Millions of tourists flock to the Caribbean every year to bask in the warm climate and natural beauty. However, while the local people experience these pleasures all year round, they also have to deal with the impact of climate change on their surroundings.
Natural disasters in the Caribbean have become more frequent in recent years, with hurricanes Maria and Irma in 2017 being perhaps the best-known examples. And, if climate change continues to increase seawater temperatures, the countries in this region will become even more vulnerable to devastating events like these.
Climate change is a global problem that everybody is responsible for, and many Caribbean countries have taken important steps to work towards a more sustainable future that will preserve their majestic landscapes.
Dominica’s commitment to clean energy
Dominica has been able to pursue many of its sustainability goals using funds it has received via its citizenship by investment programme. One option for those who want to obtain Dominican citizenship is to invest in its Economic Diversification Fund which “goes towards improving projects in the public and private sector which are in need of financial support” in industries such as technology, agriculture and tourism.
One of Dominica’s major successes is its increased adoption of clean energy. Approximately 28% of the country’s electricity is generated from hydropower and wind, which is more than any other Caribbean Community (CARICOM) state. The government is also constructing a geothermal power plant with the aim of making Dominica self-reliant when it comes to energy.
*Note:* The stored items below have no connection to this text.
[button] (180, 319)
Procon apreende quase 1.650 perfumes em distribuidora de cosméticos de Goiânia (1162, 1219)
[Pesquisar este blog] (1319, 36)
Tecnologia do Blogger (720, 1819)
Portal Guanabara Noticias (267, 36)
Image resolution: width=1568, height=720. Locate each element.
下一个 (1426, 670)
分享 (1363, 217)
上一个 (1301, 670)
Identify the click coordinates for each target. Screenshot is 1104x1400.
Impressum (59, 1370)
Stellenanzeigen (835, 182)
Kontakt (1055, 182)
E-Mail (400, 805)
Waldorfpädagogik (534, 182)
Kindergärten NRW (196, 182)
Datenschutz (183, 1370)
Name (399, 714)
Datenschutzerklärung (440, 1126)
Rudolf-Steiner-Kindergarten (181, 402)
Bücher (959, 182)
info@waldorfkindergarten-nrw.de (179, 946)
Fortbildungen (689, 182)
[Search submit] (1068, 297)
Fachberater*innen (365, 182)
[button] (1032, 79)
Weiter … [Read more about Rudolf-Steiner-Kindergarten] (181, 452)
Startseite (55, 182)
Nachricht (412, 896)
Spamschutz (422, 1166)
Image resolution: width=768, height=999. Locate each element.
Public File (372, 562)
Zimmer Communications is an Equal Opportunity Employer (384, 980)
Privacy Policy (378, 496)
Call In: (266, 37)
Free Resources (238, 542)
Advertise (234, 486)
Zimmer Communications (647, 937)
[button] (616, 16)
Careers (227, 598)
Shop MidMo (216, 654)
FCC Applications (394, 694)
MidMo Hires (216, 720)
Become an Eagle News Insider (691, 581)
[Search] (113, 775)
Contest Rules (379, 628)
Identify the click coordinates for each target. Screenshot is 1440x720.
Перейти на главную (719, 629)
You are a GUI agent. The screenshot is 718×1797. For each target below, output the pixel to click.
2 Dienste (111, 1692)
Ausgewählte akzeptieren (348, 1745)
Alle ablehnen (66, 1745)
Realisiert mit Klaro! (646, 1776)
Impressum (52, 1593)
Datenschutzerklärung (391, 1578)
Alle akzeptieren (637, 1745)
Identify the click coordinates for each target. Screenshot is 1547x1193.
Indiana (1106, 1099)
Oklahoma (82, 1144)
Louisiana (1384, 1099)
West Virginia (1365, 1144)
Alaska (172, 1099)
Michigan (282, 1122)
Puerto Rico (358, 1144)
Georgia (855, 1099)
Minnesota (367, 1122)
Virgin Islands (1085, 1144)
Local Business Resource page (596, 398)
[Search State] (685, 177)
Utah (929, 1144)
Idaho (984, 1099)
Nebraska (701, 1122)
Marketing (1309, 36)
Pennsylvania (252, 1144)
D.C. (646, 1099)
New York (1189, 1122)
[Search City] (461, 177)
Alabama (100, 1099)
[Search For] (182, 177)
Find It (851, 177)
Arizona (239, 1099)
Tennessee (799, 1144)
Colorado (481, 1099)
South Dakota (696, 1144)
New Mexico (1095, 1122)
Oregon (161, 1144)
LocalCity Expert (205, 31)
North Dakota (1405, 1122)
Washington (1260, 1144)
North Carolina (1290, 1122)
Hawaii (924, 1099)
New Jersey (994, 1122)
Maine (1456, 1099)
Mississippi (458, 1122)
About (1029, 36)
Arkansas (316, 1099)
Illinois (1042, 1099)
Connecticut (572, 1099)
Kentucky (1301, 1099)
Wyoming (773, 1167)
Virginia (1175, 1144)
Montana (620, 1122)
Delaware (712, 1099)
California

Puerto Rico’s championing of sustainable tourism
Puerto Rico is now considered a major eco-tourist destinationthanks to the efforts the country has made in marketing itself as a sustainable holiday hotspot. It was the first Caribbean destination to institute a green certification programme, which covers goals including sustainable urban design and infrastructure, responsible consumption, and defence of ecosystems on land and sea.
There are many available activities that prioritise the conservation of the natural environment, such as community gardening, coastal cleanups, and protecting the endangered turtles who live there. Agrotourism is also popular, allowing visitors to learn about the production of the food grown there, as well as sample the local cuisine.
Jamaica’s eco-friendly manufacturing
The Jamaican government is keen to attract more sustainable investment as it pursues its Vision 2030 development plan, and one area of focus is the country’s ‘clean beauty’ sector. This involves working with beauty product manufacturers who use ethically sourced ingredients. For example, Jamaican beauty brand Jampro uses local raw materials, such as castor oil, lemon grass, cerassee, aloe vera, sorrel, honey, coconut oil, pimento oil, and Irish moss.
Another priority area is the use of bamboo and other plants to create raw materials. The Bamboo Bioproducts (BPP) project is at the heart of this – the creation of the world’s first fully-integrated bamboo pulp mill. The bamboo will be farmed from sustainably-managed forests and the pulp will then be exported to global markets. This project is estimated to create 1,000 direct jobs in Jamaica and 10,000 indirect jobs.